Questions about FFI, ForeignPtr, and Opaque Types

I am working on bindings to the Botan cryptography library, but need some help with the FFI. Context: I have done a fair amount of C in the past, but it has been a while (10 years), so I am a bit rusty. I have messed around with Foreign.Ptr and the FFI before, but nothing this complex before.

I need to implement the following C interface, using the Haskell FFI:

typedef opaque *botan_hash_t

    An opaque data type for a hash. Don’t mess with it.

int botan_hash_init(botan_hash_t hash, const char *hash_name, uint32_t flags)

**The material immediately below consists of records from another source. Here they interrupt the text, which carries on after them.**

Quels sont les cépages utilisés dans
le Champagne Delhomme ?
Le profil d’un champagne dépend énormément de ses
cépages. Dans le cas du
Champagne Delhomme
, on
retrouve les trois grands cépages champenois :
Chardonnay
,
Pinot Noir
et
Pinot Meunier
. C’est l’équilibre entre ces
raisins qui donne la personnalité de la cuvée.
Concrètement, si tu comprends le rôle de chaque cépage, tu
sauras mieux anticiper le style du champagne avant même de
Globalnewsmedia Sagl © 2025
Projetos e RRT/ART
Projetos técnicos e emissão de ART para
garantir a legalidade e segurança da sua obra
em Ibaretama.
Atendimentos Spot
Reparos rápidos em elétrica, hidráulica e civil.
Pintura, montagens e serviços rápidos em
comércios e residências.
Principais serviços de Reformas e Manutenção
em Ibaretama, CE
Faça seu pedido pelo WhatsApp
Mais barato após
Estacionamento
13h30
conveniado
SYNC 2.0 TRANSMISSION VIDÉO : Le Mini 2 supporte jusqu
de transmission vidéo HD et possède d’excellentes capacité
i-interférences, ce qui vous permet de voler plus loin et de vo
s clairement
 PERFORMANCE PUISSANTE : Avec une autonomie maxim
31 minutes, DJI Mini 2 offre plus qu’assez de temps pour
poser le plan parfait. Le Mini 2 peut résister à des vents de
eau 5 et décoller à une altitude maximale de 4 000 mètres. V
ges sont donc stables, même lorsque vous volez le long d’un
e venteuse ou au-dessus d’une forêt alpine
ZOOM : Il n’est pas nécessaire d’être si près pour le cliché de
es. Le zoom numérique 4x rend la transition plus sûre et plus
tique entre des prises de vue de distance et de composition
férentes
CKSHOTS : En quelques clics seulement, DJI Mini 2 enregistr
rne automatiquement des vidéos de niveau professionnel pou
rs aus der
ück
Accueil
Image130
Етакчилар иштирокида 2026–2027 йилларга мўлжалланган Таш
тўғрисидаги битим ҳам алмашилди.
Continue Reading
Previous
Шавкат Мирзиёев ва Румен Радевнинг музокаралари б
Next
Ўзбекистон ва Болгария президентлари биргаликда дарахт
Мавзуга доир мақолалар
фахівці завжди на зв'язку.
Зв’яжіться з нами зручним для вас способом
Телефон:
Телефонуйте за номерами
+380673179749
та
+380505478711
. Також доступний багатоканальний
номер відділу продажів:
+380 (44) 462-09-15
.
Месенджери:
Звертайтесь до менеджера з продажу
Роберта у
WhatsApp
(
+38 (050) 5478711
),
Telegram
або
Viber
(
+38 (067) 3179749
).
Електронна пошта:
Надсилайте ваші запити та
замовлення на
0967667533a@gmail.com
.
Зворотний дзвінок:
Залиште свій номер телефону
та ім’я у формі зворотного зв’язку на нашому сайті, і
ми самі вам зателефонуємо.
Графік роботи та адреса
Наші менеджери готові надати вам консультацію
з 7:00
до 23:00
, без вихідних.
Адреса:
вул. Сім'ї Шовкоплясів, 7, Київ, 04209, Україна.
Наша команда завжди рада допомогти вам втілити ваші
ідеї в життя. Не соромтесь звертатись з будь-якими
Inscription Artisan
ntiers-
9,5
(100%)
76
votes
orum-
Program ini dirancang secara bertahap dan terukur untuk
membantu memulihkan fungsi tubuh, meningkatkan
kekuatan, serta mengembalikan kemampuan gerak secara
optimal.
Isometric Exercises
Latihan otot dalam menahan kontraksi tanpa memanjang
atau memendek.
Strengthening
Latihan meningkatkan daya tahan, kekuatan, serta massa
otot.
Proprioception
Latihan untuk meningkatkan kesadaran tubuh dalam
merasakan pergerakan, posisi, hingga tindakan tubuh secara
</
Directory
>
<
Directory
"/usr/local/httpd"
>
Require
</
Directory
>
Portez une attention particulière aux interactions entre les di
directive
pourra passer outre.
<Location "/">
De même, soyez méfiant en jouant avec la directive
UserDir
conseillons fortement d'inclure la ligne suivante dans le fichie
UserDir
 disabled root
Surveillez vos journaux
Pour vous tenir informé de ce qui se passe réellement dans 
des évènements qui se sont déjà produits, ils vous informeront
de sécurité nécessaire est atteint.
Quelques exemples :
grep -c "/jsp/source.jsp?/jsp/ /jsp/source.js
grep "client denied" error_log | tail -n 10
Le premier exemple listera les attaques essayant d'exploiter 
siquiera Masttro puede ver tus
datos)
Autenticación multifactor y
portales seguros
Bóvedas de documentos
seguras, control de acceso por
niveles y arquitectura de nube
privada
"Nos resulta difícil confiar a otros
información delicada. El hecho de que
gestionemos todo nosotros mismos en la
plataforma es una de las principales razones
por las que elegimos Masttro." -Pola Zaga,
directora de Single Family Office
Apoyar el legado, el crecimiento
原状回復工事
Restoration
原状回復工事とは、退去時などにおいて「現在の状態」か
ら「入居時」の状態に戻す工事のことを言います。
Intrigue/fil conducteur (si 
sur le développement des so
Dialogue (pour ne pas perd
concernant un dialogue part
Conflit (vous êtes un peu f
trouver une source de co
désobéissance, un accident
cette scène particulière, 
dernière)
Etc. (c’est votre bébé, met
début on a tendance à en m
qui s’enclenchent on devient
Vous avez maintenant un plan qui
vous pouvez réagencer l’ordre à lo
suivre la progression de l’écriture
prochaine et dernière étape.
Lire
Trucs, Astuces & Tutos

    Creates a hash of the given name, e.g., “SHA-384”.

    Flags should always be zero in this version of the API.

int botan_hash_destroy(botan_hash_t hash)

    Destroy the object created by botan_hash_init.

int botan_hash_name(botan_hash_t hash, char *name, size_t *name_len)

    Write the name of the hash function to the provided buffer.

I have found Foreign.ForeignPtr which sounds like precisely what I need to run the finalizer automatically upon garbage collect, but I do not know how to represent the botan_hash_t object properly, nor make it Storable. I have read as many docs as I can find, but the recent degradation of Google and Reddit has make locating example material difficult, so I am turning here.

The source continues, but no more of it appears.